= Problem statement =
Repeat all entries word for word; skip images.

= Provided material =
━━━━━━━━━━

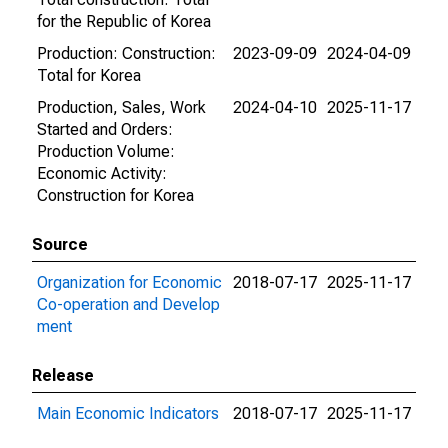
for the Republic of Korea
Production: Construction:
2023-09-09
2024-04-09
Total for Korea
Production, Sales, Work
2024-04-10
2025-11-17
Started and Orders:
Production Volume:
Economic Activity:
Construction for Korea
Source
Organization for Economic
2018-07-17
2025-11-17
Co-operation and Develop
ment
Release
Main Economic Indicators
2018-07-17
2025-11-17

━━━━━━━━━━

= Solution for this problem =
for the Republic of Korea
Production: Construction:
2023-09-09
2024-04-09
Total for Korea
Production, Sales, Work
2024-04-10
2025-11-17
Started and Orders:
Production Volume:
Economic Activity:
Construction for Korea
Source
Organization for Economic
2018-07-17
2025-11-17
Co-operation and Develop
ment
Release
Main Economic Indicators
2018-07-17
2025-11-17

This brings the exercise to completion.